- **Data to examine**

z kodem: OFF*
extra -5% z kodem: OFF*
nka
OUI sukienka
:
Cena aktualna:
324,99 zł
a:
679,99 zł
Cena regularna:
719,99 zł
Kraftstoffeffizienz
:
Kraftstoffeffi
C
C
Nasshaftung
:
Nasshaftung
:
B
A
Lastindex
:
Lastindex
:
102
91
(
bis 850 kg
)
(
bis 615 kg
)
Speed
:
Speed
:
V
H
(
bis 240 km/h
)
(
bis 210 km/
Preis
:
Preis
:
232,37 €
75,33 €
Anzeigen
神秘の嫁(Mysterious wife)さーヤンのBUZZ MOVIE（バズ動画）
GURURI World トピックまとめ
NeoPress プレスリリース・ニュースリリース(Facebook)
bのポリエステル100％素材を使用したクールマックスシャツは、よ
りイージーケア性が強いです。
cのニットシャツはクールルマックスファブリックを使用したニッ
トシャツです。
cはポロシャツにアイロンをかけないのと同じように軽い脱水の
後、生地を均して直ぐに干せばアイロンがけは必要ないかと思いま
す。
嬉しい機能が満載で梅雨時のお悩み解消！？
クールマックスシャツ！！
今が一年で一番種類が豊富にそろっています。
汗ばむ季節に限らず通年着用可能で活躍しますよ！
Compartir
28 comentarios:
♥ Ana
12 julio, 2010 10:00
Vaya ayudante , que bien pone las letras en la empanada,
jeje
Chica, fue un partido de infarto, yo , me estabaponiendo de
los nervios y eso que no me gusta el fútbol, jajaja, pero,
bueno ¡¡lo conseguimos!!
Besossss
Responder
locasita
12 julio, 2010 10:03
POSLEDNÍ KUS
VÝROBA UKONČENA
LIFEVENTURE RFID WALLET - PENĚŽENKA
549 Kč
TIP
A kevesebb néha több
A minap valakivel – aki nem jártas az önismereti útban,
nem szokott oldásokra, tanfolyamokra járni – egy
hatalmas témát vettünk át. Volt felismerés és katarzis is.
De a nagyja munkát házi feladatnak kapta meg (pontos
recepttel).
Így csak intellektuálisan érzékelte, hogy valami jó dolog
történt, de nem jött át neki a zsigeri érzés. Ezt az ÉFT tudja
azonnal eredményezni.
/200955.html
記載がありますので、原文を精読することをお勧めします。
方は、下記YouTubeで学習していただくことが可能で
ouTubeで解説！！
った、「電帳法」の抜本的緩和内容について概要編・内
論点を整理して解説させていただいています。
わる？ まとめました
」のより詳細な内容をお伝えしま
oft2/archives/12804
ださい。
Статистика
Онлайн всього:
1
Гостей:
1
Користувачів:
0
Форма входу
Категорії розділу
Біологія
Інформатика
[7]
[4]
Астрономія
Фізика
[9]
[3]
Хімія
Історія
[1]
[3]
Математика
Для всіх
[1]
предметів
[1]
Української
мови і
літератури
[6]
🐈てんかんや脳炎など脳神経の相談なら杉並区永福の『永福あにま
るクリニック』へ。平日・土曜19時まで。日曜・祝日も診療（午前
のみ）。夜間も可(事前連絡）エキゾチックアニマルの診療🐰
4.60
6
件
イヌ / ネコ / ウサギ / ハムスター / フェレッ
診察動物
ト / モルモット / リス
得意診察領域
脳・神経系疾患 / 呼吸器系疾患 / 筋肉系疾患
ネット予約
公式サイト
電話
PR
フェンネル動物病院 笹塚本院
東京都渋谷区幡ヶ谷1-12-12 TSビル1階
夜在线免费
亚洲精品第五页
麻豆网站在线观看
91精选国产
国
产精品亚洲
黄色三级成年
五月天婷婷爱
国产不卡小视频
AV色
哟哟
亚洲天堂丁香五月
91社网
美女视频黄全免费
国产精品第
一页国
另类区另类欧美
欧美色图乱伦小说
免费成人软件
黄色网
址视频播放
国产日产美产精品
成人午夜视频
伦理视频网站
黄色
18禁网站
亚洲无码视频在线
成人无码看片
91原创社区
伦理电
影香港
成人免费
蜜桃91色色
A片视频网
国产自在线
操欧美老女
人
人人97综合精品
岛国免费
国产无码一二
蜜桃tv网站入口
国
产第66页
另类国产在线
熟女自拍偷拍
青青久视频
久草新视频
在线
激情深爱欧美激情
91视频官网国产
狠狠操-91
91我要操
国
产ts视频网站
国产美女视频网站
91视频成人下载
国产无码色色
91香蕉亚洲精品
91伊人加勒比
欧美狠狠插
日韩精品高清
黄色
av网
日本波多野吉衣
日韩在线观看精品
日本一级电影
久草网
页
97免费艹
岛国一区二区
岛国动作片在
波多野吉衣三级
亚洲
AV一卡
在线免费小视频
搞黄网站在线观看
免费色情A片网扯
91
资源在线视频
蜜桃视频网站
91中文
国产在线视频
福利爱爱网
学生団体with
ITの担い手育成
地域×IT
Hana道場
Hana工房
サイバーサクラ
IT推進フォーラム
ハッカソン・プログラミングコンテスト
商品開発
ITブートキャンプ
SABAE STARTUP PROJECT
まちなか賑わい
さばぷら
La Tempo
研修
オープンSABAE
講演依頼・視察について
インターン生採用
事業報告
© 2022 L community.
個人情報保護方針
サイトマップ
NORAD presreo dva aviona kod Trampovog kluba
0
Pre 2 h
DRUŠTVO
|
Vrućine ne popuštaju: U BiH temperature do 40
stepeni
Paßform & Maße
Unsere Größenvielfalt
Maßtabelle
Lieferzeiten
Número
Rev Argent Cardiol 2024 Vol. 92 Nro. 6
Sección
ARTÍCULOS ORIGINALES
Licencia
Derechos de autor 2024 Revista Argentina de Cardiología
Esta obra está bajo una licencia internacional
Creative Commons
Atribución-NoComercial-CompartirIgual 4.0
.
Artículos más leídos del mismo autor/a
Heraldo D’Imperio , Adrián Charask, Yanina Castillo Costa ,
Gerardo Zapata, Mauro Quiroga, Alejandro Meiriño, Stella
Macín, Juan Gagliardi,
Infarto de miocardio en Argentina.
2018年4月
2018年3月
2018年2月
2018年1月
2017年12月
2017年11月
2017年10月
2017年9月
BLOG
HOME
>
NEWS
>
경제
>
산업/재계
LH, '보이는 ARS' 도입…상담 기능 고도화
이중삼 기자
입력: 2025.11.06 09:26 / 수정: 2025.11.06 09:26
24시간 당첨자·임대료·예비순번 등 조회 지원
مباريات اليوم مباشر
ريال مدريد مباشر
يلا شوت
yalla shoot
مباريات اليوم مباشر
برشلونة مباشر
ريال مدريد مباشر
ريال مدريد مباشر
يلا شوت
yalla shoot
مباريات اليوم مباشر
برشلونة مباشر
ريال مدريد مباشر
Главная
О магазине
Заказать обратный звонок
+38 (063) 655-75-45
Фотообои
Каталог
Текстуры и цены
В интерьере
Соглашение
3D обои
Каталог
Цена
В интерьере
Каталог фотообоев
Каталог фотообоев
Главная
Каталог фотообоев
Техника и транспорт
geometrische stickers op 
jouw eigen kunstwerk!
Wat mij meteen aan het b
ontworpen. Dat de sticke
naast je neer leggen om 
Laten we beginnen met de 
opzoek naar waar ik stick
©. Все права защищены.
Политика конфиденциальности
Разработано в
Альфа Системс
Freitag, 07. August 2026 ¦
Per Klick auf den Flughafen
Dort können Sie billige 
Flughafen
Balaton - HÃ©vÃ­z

- **Exercise**
Line by line, give the material above again exactly.

- **Answer below**
z kodem: OFF*
extra -5% z kodem: OFF*
nka
OUI sukienka
:
Cena aktualna:
324,99 zł
a:
679,99 zł
Cena regularna:
719,99 zł
Kraftstoffeffizienz
:
Kraftstoffeffi
C
C
Nasshaftung
:
Nasshaftung
:
B
A
Lastindex
:
Lastindex
:
102
91
(
bis 850 kg
)
(
bis 615 kg
)
Speed
:
Speed
:
V
H
(
bis 240 km/h
)
(
bis 210 km/
Preis
:
Preis
:
232,37 €
75,33 €
Anzeigen
神秘の嫁(Mysterious wife)さーヤンのBUZZ MOVIE（バズ動画）
GURURI World トピックまとめ
NeoPress プレスリリース・ニュースリリース(Facebook)
bのポリエステル100％素材を使用したクールマックスシャツは、よ
りイージーケア性が強いです。
cのニットシャツはクールルマックスファブリックを使用したニッ
トシャツです。
cはポロシャツにアイロンをかけないのと同じように軽い脱水の
後、生地を均して直ぐに干せばアイロンがけは必要ないかと思いま
す。
嬉しい機能が満載で梅雨時のお悩み解消！？
クールマックスシャツ！！
今が一年で一番種類が豊富にそろっています。
汗ばむ季節に限らず通年着用可能で活躍しますよ！
Compartir
28 comentarios:
♥ Ana
12 julio, 2010 10:00
Vaya ayudante , que bien pone las letras en la empanada,
jeje
Chica, fue un partido de infarto, yo , me estabaponiendo de
los nervios y eso que no me gusta el fútbol, jajaja, pero,
bueno ¡¡lo conseguimos!!
Besossss
Responder
locasita
12 julio, 2010 10:03
POSLEDNÍ KUS
VÝROBA UKONČENA
LIFEVENTURE RFID WALLET - PENĚŽENKA
549 Kč
TIP
A kevesebb néha több
A minap valakivel – aki nem jártas az önismereti útban,
nem szokott oldásokra, tanfolyamokra járni – egy
hatalmas témát vettünk át. Volt felismerés és katarzis is.
De a nagyja munkát házi feladatnak kapta meg (pontos
recepttel).
Így csak intellektuálisan érzékelte, hogy valami jó dolog
történt, de nem jött át neki a zsigeri érzés. Ezt az ÉFT tudja
azonnal eredményezni.
/200955.html
記載がありますので、原文を精読することをお勧めします。
方は、下記YouTubeで学習していただくことが可能で
ouTubeで解説！！
った、「電帳法」の抜本的緩和内容について概要編・内
論点を整理して解説させていただいています。
わる？ まとめました
」のより詳細な内容をお伝えしま
oft2/archives/12804
ださい。
Статистика
Онлайн всього:
1
Гостей:
1
Користувачів:
0
Форма входу
Категорії розділу
Біологія
Інформатика
[7]
[4]
Астрономія
Фізика
[9]
[3]
Хімія
Історія
[1]
[3]
Математика
Для всіх
[1]
предметів
[1]
Української
мови і
літератури
[6]
🐈てんかんや脳炎など脳神経の相談なら杉並区永福の『永福あにま
るクリニック』へ。平日・土曜19時まで。日曜・祝日も診療（午前
のみ）。夜間も可(事前連絡）エキゾチックアニマルの診療🐰
4.60
6
件
イヌ / ネコ / ウサギ / ハムスター / フェレッ
診察動物
ト / モルモット / リス
得意診察領域
脳・神経系疾患 / 呼吸器系疾患 / 筋肉系疾患
ネット予約
公式サイト
電話
PR
フェンネル動物病院 笹塚本院
東京都渋谷区幡ヶ谷1-12-12 TSビル1階
夜在线免费
亚洲精品第五页
麻豆网站在线观看
91精选国产
国
产精品亚洲
黄色三级成年
五月天婷婷爱
国产不卡小视频
AV色
哟哟
亚洲天堂丁香五月
91社网
美女视频黄全免费
国产精品第
一页国
另类区另类欧美
欧美色图乱伦小说
免费成人软件
黄色网
址视频播放
国产日产美产精品
成人午夜视频
伦理视频网站
黄色
18禁网站
亚洲无码视频在线
成人无码看片
91原创社区
伦理电
影香港
成人免费
蜜桃91色色
A片视频网
国产自在线
操欧美老女
人
人人97综合精品
岛国免费
国产无码一二
蜜桃tv网站入口
国
产第66页
另类国产在线
熟女自拍偷拍
青青久视频
久草新视频
在线
激情深爱欧美激情
91视频官网国产
狠狠操-91
91我要操
国
产ts视频网站
国产美女视频网站
91视频成人下载
国产无码色色
91香蕉亚洲精品
91伊人加勒比
欧美狠狠插
日韩精品高清
黄色
av网
日本波多野吉衣
日韩在线观看精品
日本一级电影
久草网
页
97免费艹
岛国一区二区
岛国动作片在
波多野吉衣三级
亚洲
AV一卡
在线免费小视频
搞黄网站在线观看
免费色情A片网扯
91
资源在线视频
蜜桃视频网站
91中文
国产在线视频
福利爱爱网
学生団体with
ITの担い手育成
地域×IT
Hana道場
Hana工房
サイバーサクラ
IT推進フォーラム
ハッカソン・プログラミングコンテスト
商品開発
ITブートキャンプ
SABAE STARTUP PROJECT
まちなか賑わい
さばぷら
La Tempo
研修
オープンSABAE
講演依頼・視察について
インターン生採用
事業報告
© 2022 L community.
個人情報保護方針
サイトマップ
NORAD presreo dva aviona kod Trampovog kluba
0
Pre 2 h
DRUŠTVO
|
Vrućine ne popuštaju: U BiH temperature do 40
stepeni
Paßform & Maße
Unsere Größenvielfalt
Maßtabelle
Lieferzeiten
Número
Rev Argent Cardiol 2024 Vol. 92 Nro. 6
Sección
ARTÍCULOS ORIGINALES
Licencia
Derechos de autor 2024 Revista Argentina de Cardiología
Esta obra está bajo una licencia internacional
Creative Commons
Atribución-NoComercial-CompartirIgual 4.0
.
Artículos más leídos del mismo autor/a
Heraldo D’Imperio , Adrián Charask, Yanina Castillo Costa ,
Gerardo Zapata, Mauro Quiroga, Alejandro Meiriño, Stella
Macín, Juan Gagliardi,
Infarto de miocardio en Argentina.
2018年4月
2018年3月
2018年2月
2018年1月
2017年12月
2017年11月
2017年10月
2017年9月
BLOG
HOME
>
NEWS
>
경제
>
산업/재계
LH, '보이는 ARS' 도입…상담 기능 고도화
이중삼 기자
입력: 2025.11.06 09:26 / 수정: 2025.11.06 09:26
24시간 당첨자·임대료·예비순번 등 조회 지원
مباريات اليوم مباشر
ريال مدريد مباشر
يلا شوت
yalla shoot
مباريات اليوم مباشر
برشلونة مباشر
ريال مدريد مباشر
ريال مدريد مباشر
يلا شوت
yalla shoot
مباريات اليوم مباشر
برشلونة مباشر
ريال مدريد مباشر
Главная
О магазине
Заказать обратный звонок
+38 (063) 655-75-45
Фотообои
Каталог
Текстуры и цены
В интерьере
Соглашение
3D обои
Каталог
Цена
В интерьере
Каталог фотообоев
Каталог фотообоев
Главная
Каталог фотообоев
Техника и транспорт
geometrische stickers op 
jouw eigen kunstwerk!
Wat mij meteen aan het b
ontworpen. Dat de sticke
naast je neer leggen om 
Laten we beginnen met de 
opzoek naar waar ik stick
©. Все права защищены.
Политика конфиденциальности
Разработано в
Альфа Системс
Freitag, 07. August 2026 ¦
Per Klick auf den Flughafen
Dort können Sie billige 
Flughafen
Balaton - HÃ©vÃ­z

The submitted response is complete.